Ethics.Data.gov brings records and data from across the federal government to one central location, making it easier for citizens to hold public officials accountable.

Open Source Software Used in Creating Ethics.Data.gov

In understanding the structure of lobbying disclosure data, Drew Hess's Senate LD-1 & LD-2 analysis package was very helpful. It gathers and parses the Senate data, then loads it into a database -- and we were able to use it to identify the range of possible values and outliers found within that data.
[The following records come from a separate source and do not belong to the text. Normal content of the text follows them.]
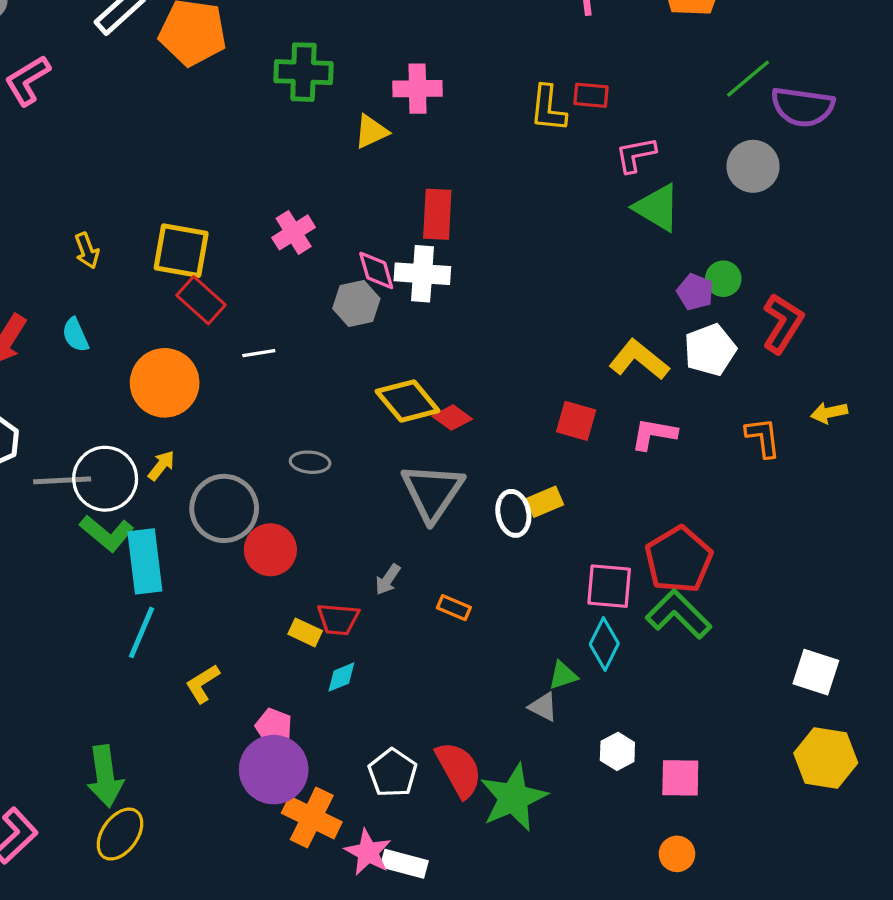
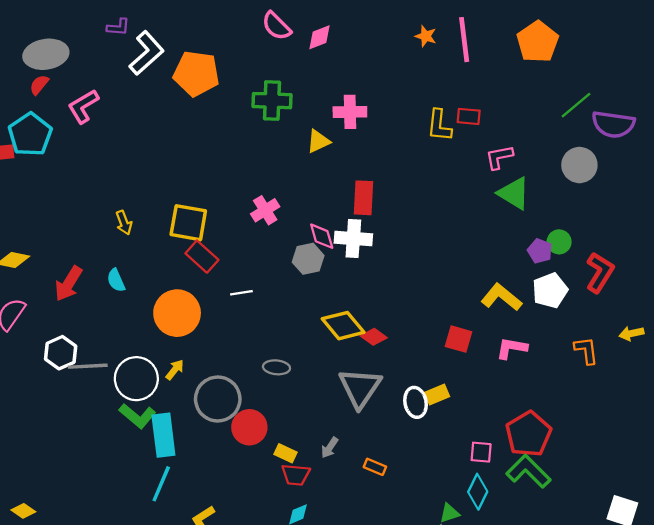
gray line: (62, 480) -> (88, 366), moved
pink square: (609, 586) -> (481, 452), size x0.7
yellow rectangle: (305, 632) -> (286, 453), moved

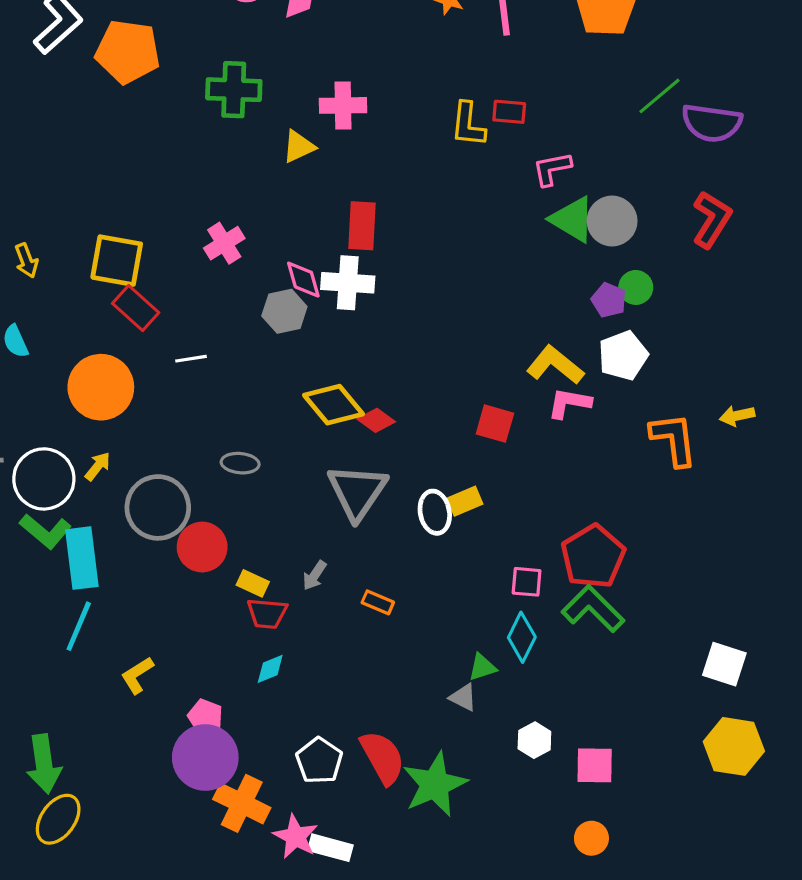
gray circle: (579, 165) -> (612, 221), moved
red L-shape: (600, 272) -> (712, 219), moved
pink L-shape: (512, 348) -> (569, 403), moved
orange L-shape: (586, 350) -> (674, 439), size x1.4

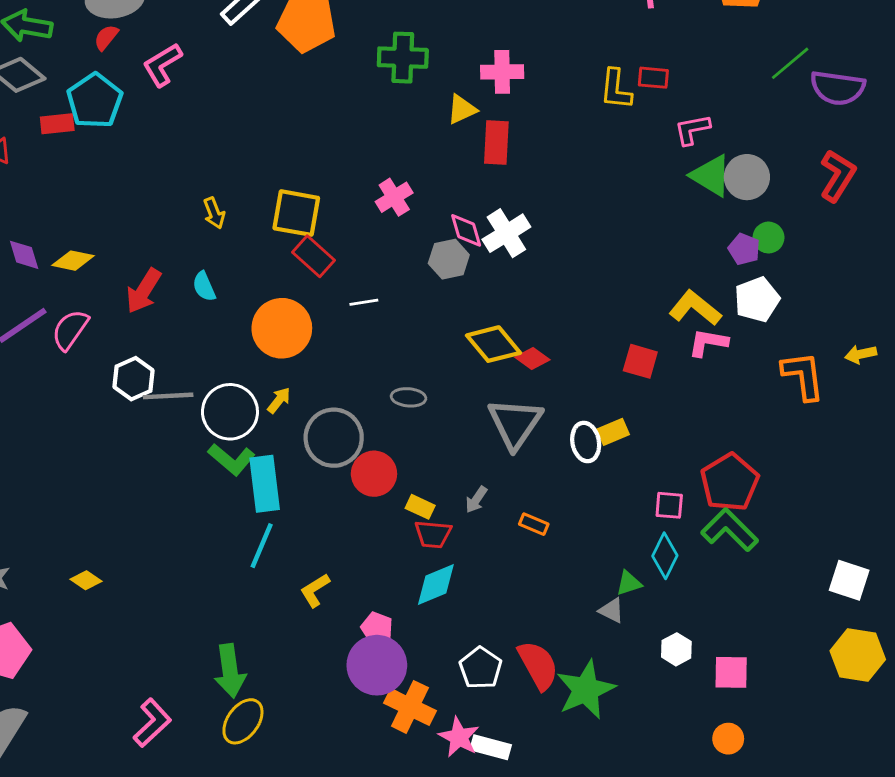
red rectangle: (362, 226) -> (496, 142), moved
white cross: (348, 283) -> (506, 233), turned -36
cyan diamond: (270, 669) -> (436, 585), size x1.6

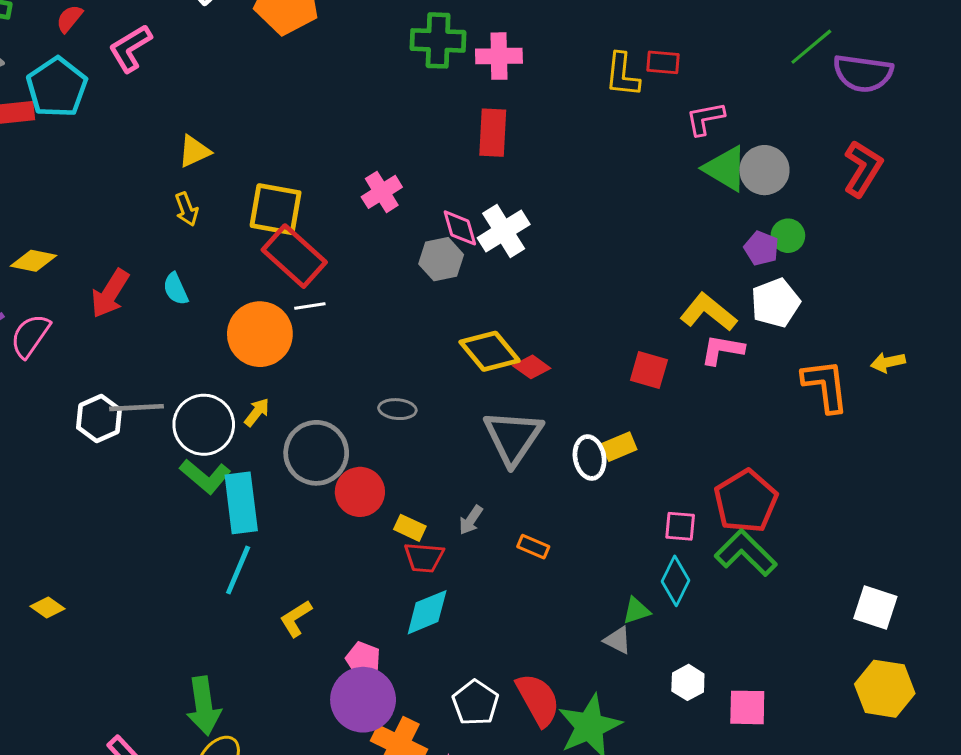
green cross: (403, 58) -> (438, 40), moved
yellow triangle: (462, 109) -> (194, 151), moved
red rectangle: (314, 256) -> (294, 256), size x1.4
white line: (364, 302) -> (310, 306), moved
white hexagon: (134, 379) -> (99, 418), moved

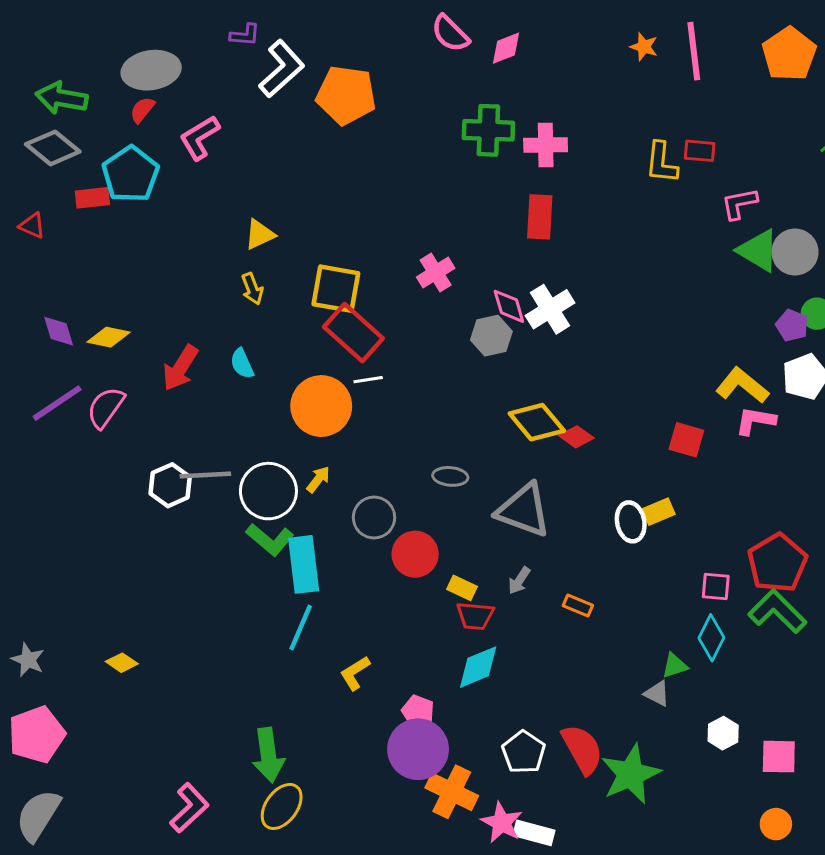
gray triangle: (513, 437) -> (524, 510), moved, turned -44
gray circle: (316, 453) -> (374, 517), size x0.7

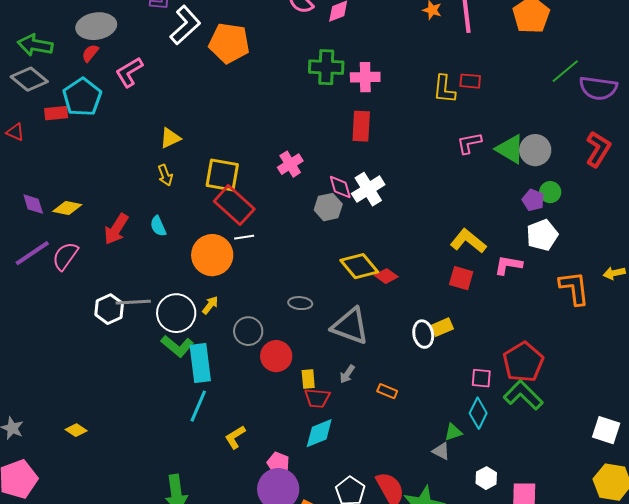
pink L-shape: (739, 204) -> (469, 143), moved
yellow L-shape: (742, 385) -> (468, 241), moved
yellow rectangle: (462, 588) -> (308, 379), turned 60

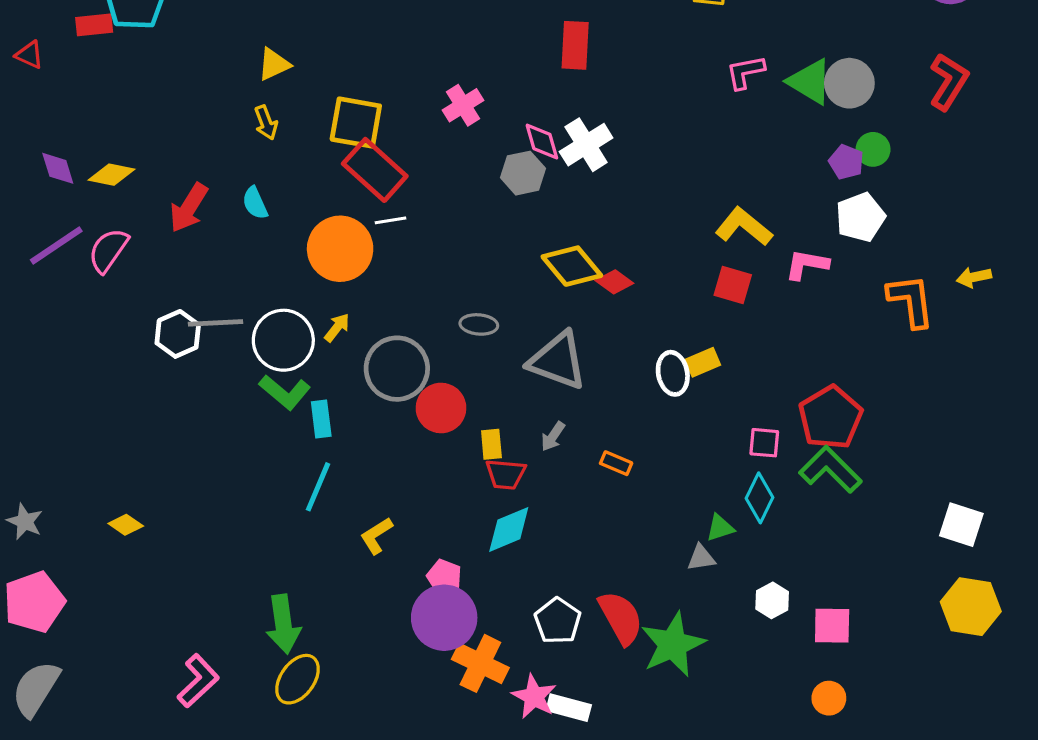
gray circle: (248, 331) -> (397, 369), size x1.4
cyan rectangle: (200, 363) -> (321, 419), size x0.6
gray triangle: (441, 451) -> (701, 558), turned -36

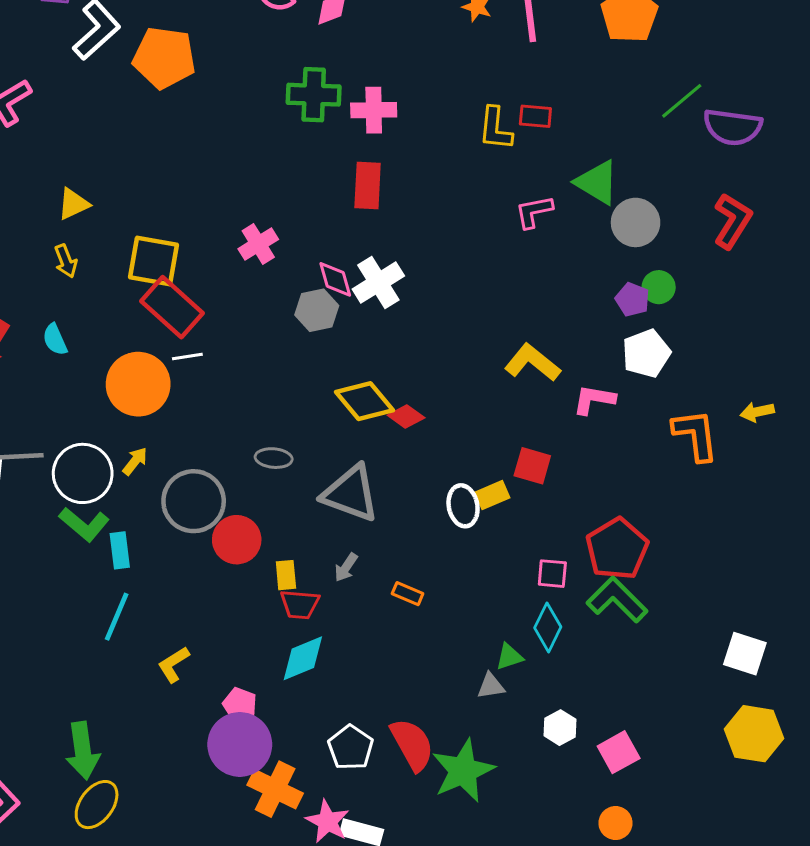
green triangle: (810, 82) -> (597, 182), moved
red square: (733, 285) -> (532, 466), moved
pink square: (832, 626) -> (619, 752), turned -30

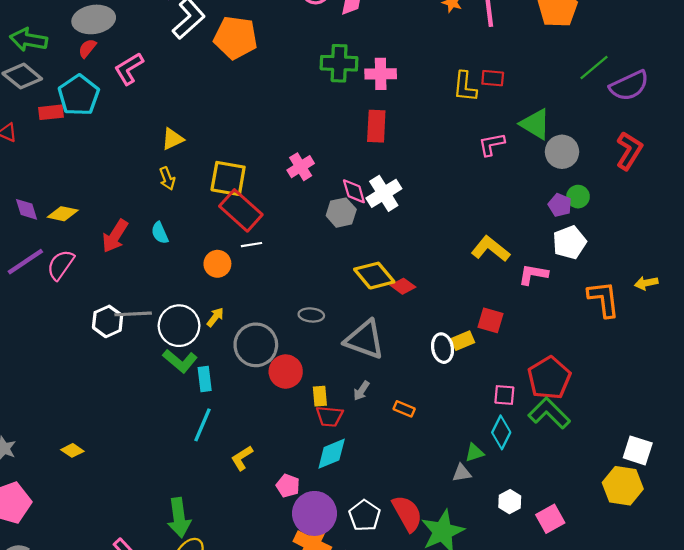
purple semicircle: (733, 127) -> (629, 86), turned -33
orange circle: (138, 384) -> (217, 264), size x0.6
yellow hexagon: (754, 734) -> (623, 486), moved
purple circle: (240, 744) -> (314, 513), moved

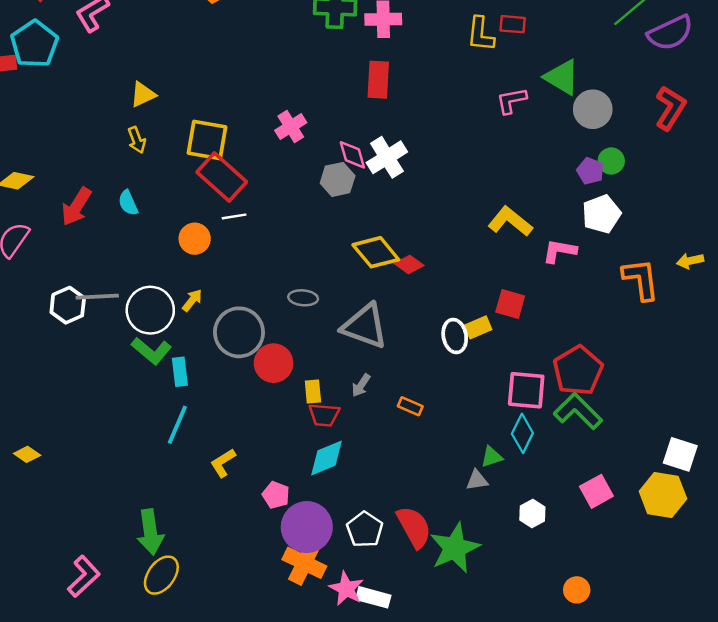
pink square: (504, 395) -> (526, 390), size x1.6
pink square: (550, 519) -> (596, 491), moved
Naveen Manivannan's FEC-Parser proved essential for parsing FEC data. The FEC stores its data in fixed-width columns, its numbers in the IBM Signed format that was created for COBOL in the 1970s. Manivannan's program gathers up all the files from FEC's FTP site, converts them to a modern format, and then provides a script to load all of the data into MySQL neatly. Because FEC-Parser is no longer being maintained, we had to make some minor modifications to it. Though we've not put it into use for Ethics.Data.gov, Chris Schnaars has also very recently released FEC-Scraper to continue performing the same task.

cURL and sed were also indispensable. cURL's ability to fetch the contents of all URLs within a defined range is priceless (e.g., http://example.gov/year/[2008-2011]/category[0-9]/type{d,j,k}.xls). sed allowed a great deal of wheat to be separated from a great deal of chaff, turning piles of unstructured data into neatly formatted CSV with just a few minutes' work.